To solve this issue, we had to first:
Establish our target response time metrics
Uncover the cause of the latency
Implement the solution & monitor
Let’s dive in.
Using APImetrics to Monitor API Response Times
To benchmark our API, we use a tool called APImetrics. It helps our team stay on top of the health of the API and provides us with the reporting and alerting necessary to analyze and continually improve our performance. API Metrics software allows us to create and run real API calls, just like our customers do, and gives us detailed results of the API calls with a breakdown of, among other things, handshake and processing time.
The API Metrics dashboard provides an easy way to access data about our endpoints in the form of reports that compile information such as the region from which the call is being made, and the frequency per hour, per location. If focusing on a certain subset of endpoints, we can easily create a custom report with the selected endpoints.

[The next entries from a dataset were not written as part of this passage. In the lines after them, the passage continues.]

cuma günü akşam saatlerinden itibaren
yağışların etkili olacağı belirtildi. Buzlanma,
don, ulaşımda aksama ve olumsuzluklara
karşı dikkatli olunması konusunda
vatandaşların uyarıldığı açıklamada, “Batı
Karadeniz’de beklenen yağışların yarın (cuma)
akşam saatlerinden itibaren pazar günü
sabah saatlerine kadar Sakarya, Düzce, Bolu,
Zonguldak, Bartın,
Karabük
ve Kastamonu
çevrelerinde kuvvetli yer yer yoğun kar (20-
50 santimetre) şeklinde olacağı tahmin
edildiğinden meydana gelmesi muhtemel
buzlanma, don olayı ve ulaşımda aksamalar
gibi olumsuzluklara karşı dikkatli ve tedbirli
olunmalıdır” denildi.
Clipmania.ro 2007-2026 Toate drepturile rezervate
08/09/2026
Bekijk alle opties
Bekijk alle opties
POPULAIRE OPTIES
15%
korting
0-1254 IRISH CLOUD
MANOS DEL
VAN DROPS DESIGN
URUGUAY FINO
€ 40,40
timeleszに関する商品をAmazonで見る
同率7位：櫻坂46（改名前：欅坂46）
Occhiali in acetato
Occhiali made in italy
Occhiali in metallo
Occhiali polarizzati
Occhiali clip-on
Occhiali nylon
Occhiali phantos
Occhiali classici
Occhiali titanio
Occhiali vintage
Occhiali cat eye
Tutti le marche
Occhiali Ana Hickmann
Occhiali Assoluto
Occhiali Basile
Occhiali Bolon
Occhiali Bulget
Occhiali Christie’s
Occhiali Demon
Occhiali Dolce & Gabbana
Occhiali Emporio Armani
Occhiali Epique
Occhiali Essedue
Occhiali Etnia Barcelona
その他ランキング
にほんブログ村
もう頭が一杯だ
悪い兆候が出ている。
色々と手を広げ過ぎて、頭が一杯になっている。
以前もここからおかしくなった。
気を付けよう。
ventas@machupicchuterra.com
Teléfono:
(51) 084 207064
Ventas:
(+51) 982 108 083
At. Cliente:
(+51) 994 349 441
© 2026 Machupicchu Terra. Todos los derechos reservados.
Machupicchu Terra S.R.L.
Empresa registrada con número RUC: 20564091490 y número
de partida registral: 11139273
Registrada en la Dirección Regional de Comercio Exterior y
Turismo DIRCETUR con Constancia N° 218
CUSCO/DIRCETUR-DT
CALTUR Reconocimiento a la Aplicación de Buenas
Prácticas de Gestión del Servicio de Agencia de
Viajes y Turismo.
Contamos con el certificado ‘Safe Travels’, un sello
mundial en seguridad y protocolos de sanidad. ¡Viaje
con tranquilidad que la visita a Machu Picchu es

We knew that we wanted our average API response time across all endpoints to be under 100ms. Through consistent monitoring, we were able to ascertain that our metrics from the West Coast were up to par, but internationally, there was room for improvement.
Reducing Latency with A Faster TLS Handshake
With this information in hand, we began researching ways to decrease the connection time latency. Big picture-wise, we knew our team would be setting up an EU data center, but in the interim, we wanted to find an efficient way to get our API durations down. Cloudflare, one of the biggest networks operating on the Internet, presented itself as a promising solution. The sheer size of Cloudflare’s Content Delivery Network (CDN), with data centers in 200 cities across the world, means that their content delivery network is able to leverage this geographic distribution in a number of ways.
As a globally distributed network, CDN reduces the geographical distance between users and website resources, and improves the speed with which users are able to receive data. It reduces the number of roundtrips required and speeds up the SSL/TLS process by optimizing connection reuse and enabling TLS false start. As RFC 7981 delineates, TLS false starts allow the client to start sending application data when the full handshake is only partially complete, if certain conditions are met, thus reducing latency.
Improving Dashboard Speed
Users of the Nylas dashboard will be happy to note that this reduction in latency is apparent in the dashboard as well. This can be seen when carrying out common tasks such as updating your billing information;
pulling up authentication, API, Mailsync, Syncback and Webhook logs;
and canceling accounts.
While we were surprised to discover that SSL/TLS connection negotiation and termination were contributing significantly to our API latency, this launched our investigation to reconcile the discrepancy between our target times and the times we were observing for domestic calls to our API in APIMetrics. With APIMetrics, we were able to monitor the metrics of the API calls, collect them in one place, and then examine the collected data presented in the APIMetrics dashboard to gain insight about our performance. The analysis of the issues and research for possible solutions led us to Cloudflare, a drop-in replacement that improved our API and dashboard speed by a factor of two. Other developers interested in building APIs where duration speed is important would do well to consider APIMetrics and Cloudflare to facilitate improvement in performance.